The throng of hyper augmented gene warriors exploded in a fit of discord, throwing insults and threats across the table at Gilgamenses. The amethystine Primarch responded in kind with similar slurs and gibes. Only Aeternus did not participate in the shouting match, his elbows propped and eyes staring down Amalasuntha as if to request for an amount of assistance. It was not his place, nor his duty to silence those outside of his responsibilities. As Rex awaited intervention from his bloodbound Custodes, his ears perked as mighty footsteps of unknown origin resounded further down one of the great many doors built into the chamber.
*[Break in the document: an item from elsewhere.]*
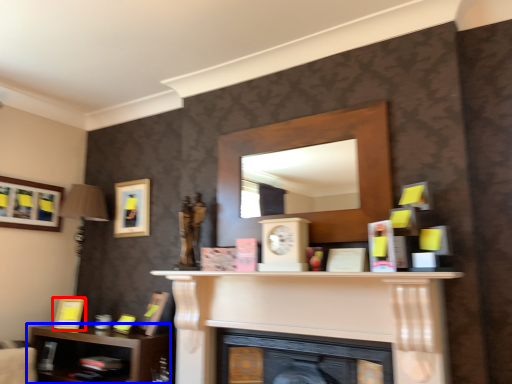 Question: Which object appears closest to the camera in this image, picture frame (highlighted by a red box) or shelf (highlighted by a blue box)?

Choices:
 (A) picture frame
 (B) shelf

Answer: (B)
Sensing another entity coming, Amalasuntha slammed the butt of her spear into the ground three times and three times did the noise reverberate around the grand hall. The noise drowned out most of the explosive arguments, but the Black-Hawk did little to speak to the bickering gene-warriors for they were beneath her. Unlike Aeternus, they did not garner the respect of the Custodian and how they acted would ensure that she never would. Others continued to argue, bringing her predatory gaze to them. The roar of her pack destroyed all other sound, her blackened form looking down from them from a ledge just big enough for her to stand on. Only when the last looked at her did she make it clear, “You are within the Emperor’s halls. He, nor the Sigillite, shall listen to bickering children.”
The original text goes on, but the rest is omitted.